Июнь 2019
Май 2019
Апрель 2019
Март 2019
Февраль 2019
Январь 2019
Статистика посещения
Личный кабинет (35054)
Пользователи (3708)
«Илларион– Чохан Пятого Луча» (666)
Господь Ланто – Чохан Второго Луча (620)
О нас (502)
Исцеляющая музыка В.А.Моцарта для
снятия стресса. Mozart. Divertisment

==

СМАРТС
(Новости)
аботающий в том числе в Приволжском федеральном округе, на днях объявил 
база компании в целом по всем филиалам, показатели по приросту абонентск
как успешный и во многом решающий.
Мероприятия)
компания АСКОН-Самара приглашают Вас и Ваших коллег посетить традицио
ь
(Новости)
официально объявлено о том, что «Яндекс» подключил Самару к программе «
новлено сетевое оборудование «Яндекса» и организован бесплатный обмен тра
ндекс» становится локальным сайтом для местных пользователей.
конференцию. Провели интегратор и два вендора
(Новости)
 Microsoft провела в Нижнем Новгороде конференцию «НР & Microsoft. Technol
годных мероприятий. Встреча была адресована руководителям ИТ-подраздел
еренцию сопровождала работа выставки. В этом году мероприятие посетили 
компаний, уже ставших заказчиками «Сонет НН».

= What you have to do =
Copy out each line of the data above, exactly, if it lies between the line holding "как успешный и во многом решающий." and the line holding "новлено сетевое оборудование", inclusive; copy no other line.

= The completed task =
как успешный и во многом решающий.
Мероприятия)
компания АСКОН-Самара приглашают Вас и Ваших коллег посетить традицио
ь
(Новости)
официально объявлено о том, что «Яндекс» подключил Самару к программе «
новлено сетевое оборудование «Яндекса» и организован бесплатный обмен тра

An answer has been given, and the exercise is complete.